On Fri, Oct 07, 2016 at 08:38:03PM +0100, 'Viktor Bachraty' via ganeti-devel
> In case of Xen migrations, the most common failure case is when the
> instance fails to freeze so the migration fails with domains running on
> both target and source node. This patchs allows migrate --cleanup to
> recover by running AbortMigrate() in case the instance is running on
> both the source and target node.
I look forward to never having to clean up after this again. However there's
a problem with this patch: the leaky abstraction doesn't deal with differnces
between xm and xl. See below.
> + list of strings, node uuids
> + """
> + self.feedback_fn("* checking where the instance actually runs (if this"
> + " hangs, the hypervisor might be in a bad state)")
Whitespace. s/runs (/runs (/
> + # Verify each result and raise an exception if failed
> + for node_uuid, result in instance_list.items():
> + result.Raise("Can't contact node %s" % node_uuid)
I know this is copy & pasted from the original, but would it be more useful for
this error to report self.cfg.GetNodeName(node_uuid)?
> + # Xen renames the instance during migration, unfortunately we don't have
> + # a nicer way of identifying that it's the same instance. This is an
> + # leaking abstraction.
> + tname = 'migrating-' + name
This is partly true, but unfortunately this leaky abstraction is a little
broken. xm and xl handle this a bit differently:
xm behaviour: (in tools/python/xen/xend/XendCheckpoint.py save() & restore())

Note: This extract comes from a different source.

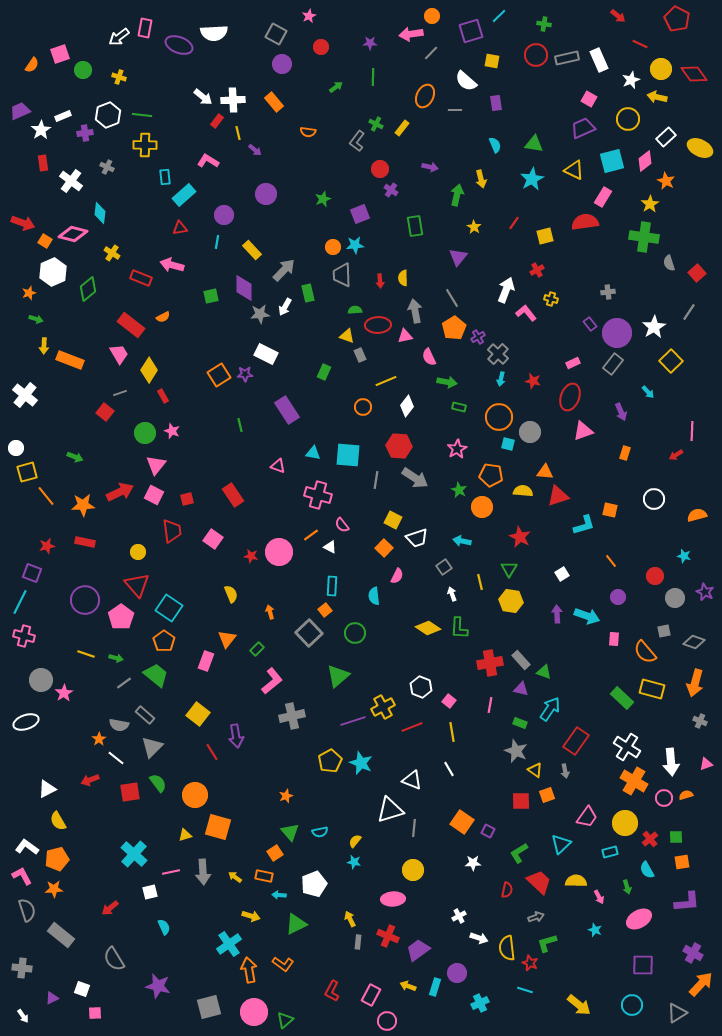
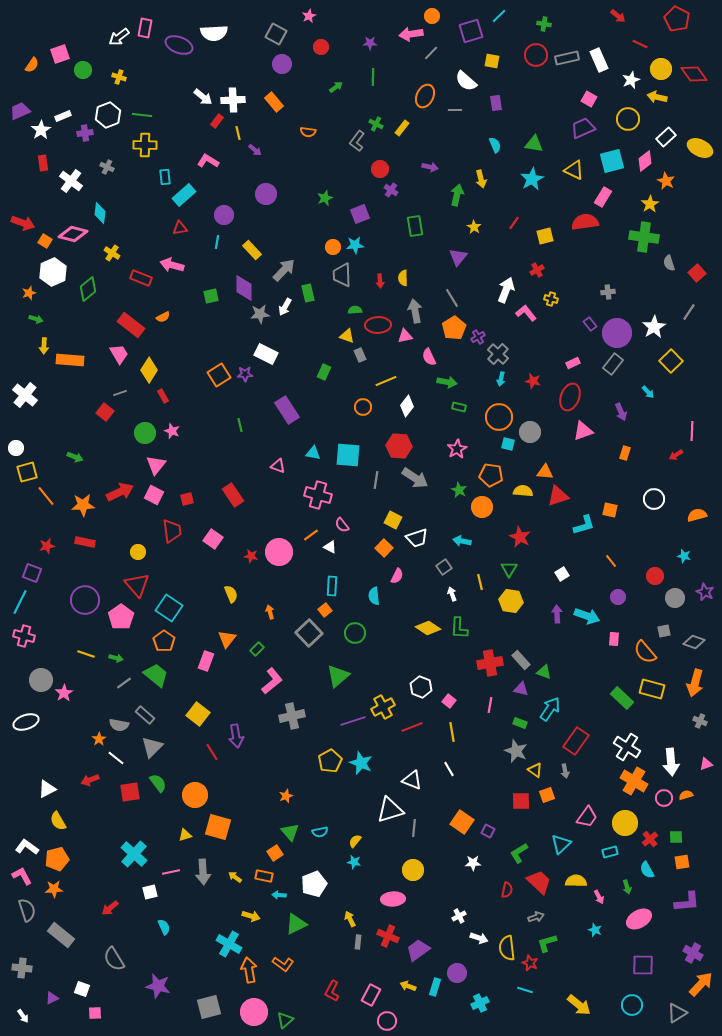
green star at (323, 199): moved 2 px right, 1 px up
orange rectangle at (70, 360): rotated 16 degrees counterclockwise
cyan cross at (229, 944): rotated 25 degrees counterclockwise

source: during: migrating-somedomain
target: during: somedomain
xl behaviour: (in tools/libxl/xl_cmdimpl.c migrate_domain() & migrate_receive())
source: copy: somedomain
target: copy: somedomain--incoming
NB this doesn't affect patch 3/7's 'rename migrating-' instances fix in
FinalizeMigrationSource, because there won't be any, and it'll be a no-op.
However, you should probably update the comment to say that it only applies to
xm, and I think there might be an analogous problem we might want to handle if
xl fails to clean up the --migratedaway instance on the source node.